(Collected data entries)
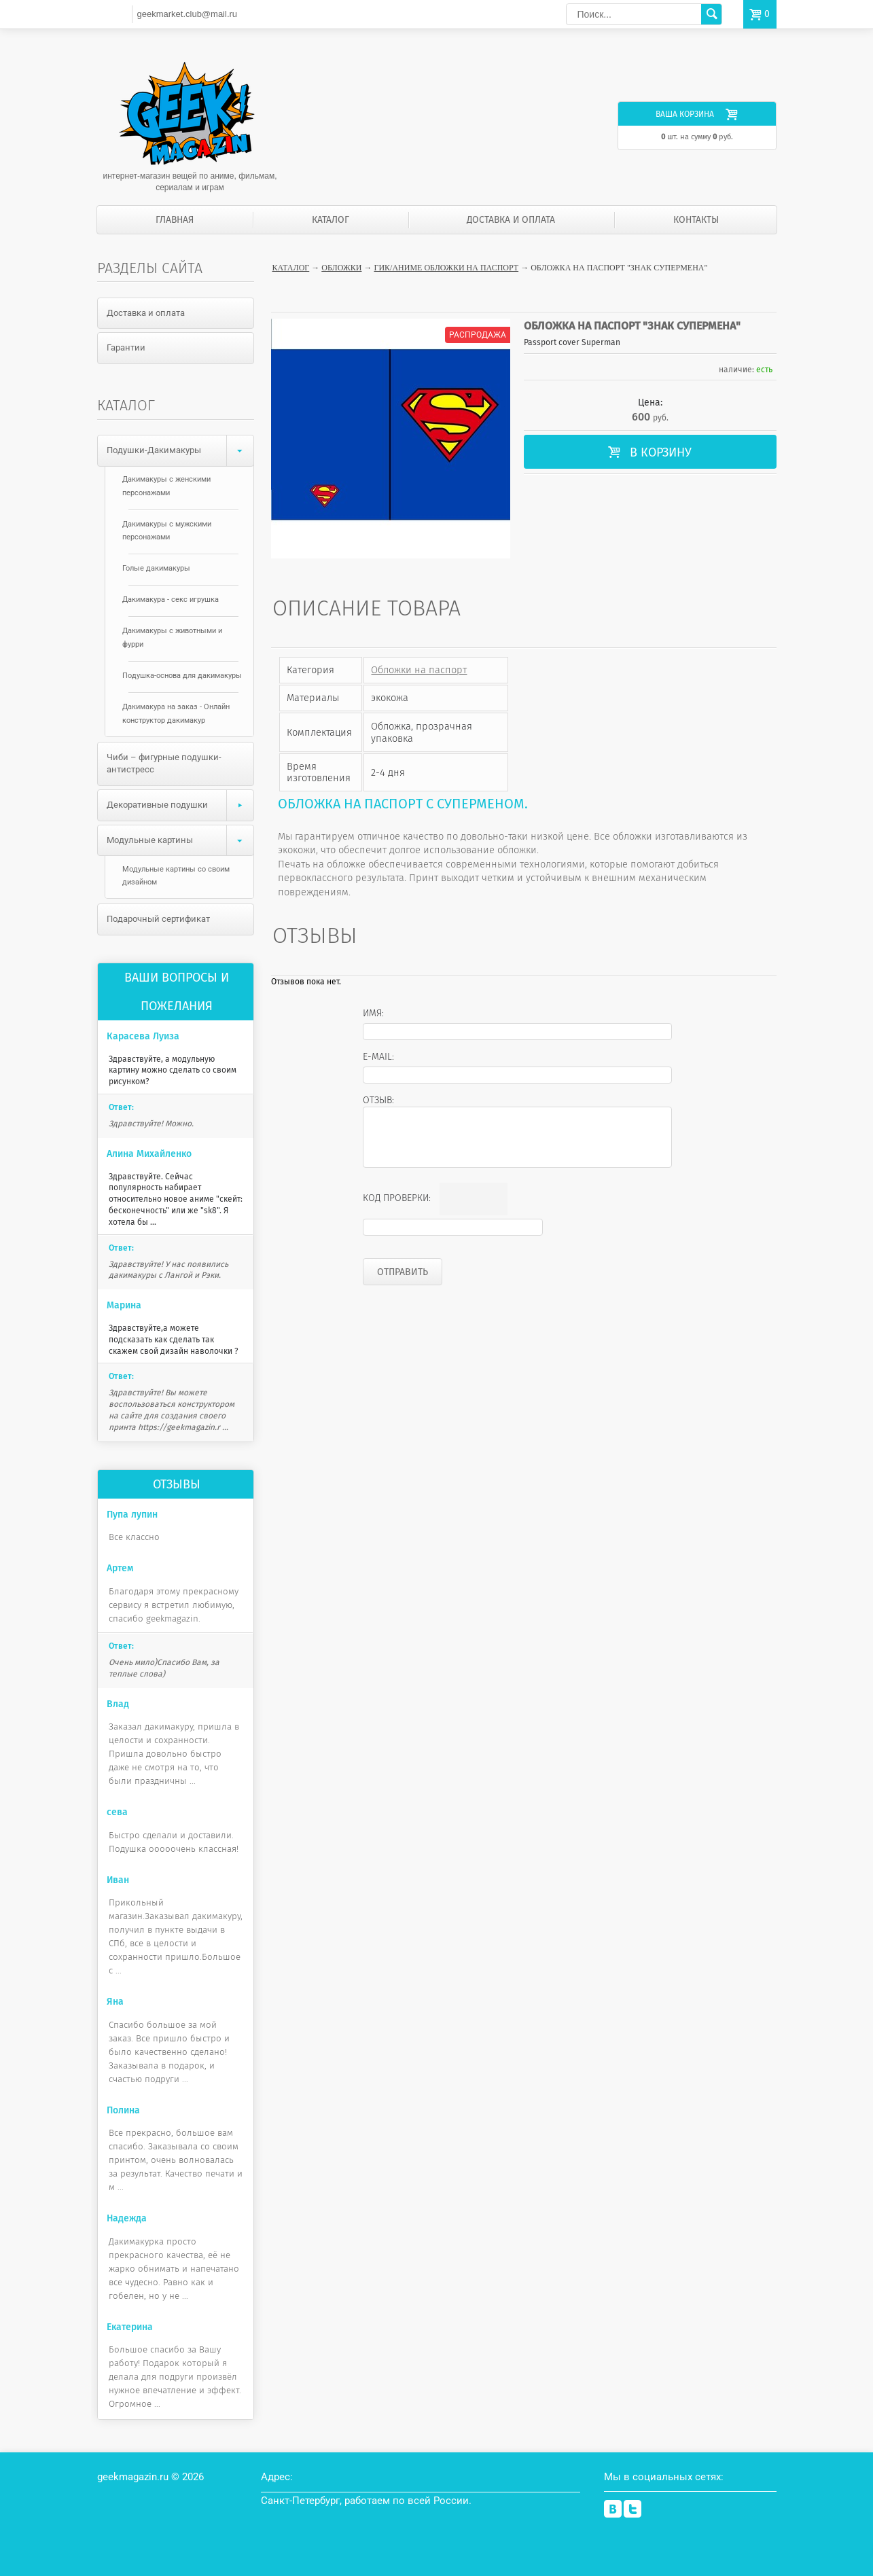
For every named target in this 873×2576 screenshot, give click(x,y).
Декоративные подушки (180, 805)
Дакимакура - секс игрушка (170, 599)
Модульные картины (180, 840)
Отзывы (176, 1484)
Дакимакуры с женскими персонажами (166, 486)
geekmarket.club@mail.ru (187, 14)
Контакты (696, 220)
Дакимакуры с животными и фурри (172, 637)
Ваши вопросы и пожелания (176, 992)
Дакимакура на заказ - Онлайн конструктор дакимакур (176, 713)
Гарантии (126, 347)
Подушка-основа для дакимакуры (182, 675)
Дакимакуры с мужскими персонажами (166, 531)
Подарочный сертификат (158, 919)
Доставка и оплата (511, 220)
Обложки (341, 267)
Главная (175, 220)
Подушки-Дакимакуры (180, 450)
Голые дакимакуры (156, 568)
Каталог (330, 220)
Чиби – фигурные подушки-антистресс (164, 763)
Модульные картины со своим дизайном (176, 876)
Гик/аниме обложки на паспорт (446, 267)
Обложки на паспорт (419, 670)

• **EXERCISE DETAILS**
Wherever an image appears, omit it; copy the rest of the records exactly.

• **RESPONSE TO THE TASK**
For every named target in this 873×2576 screenshot, give click(x,y).
Декоративные подушки (180, 805)
Дакимакура - секс игрушка (170, 599)
Модульные картины (180, 840)
Отзывы (176, 1484)
Дакимакуры с женскими персонажами (166, 486)
geekmarket.club@mail.ru (187, 14)
Контакты (696, 220)
Дакимакуры с животными и фурри (172, 637)
Ваши вопросы и пожелания (176, 992)
Дакимакура на заказ - Онлайн конструктор дакимакур (176, 713)
Гарантии (126, 347)
Подушка-основа для дакимакуры (182, 675)
Дакимакуры с мужскими персонажами (166, 531)
Подарочный сертификат (158, 919)
Доставка и оплата (511, 220)
Обложки (341, 267)
Главная (175, 220)
Подушки-Дакимакуры (180, 450)
Голые дакимакуры (156, 568)
Каталог (330, 220)
Чиби – фигурные подушки-антистресс (164, 763)
Модульные картины со своим дизайном (176, 876)
Гик/аниме обложки на паспорт (446, 267)
Обложки на паспорт (419, 670)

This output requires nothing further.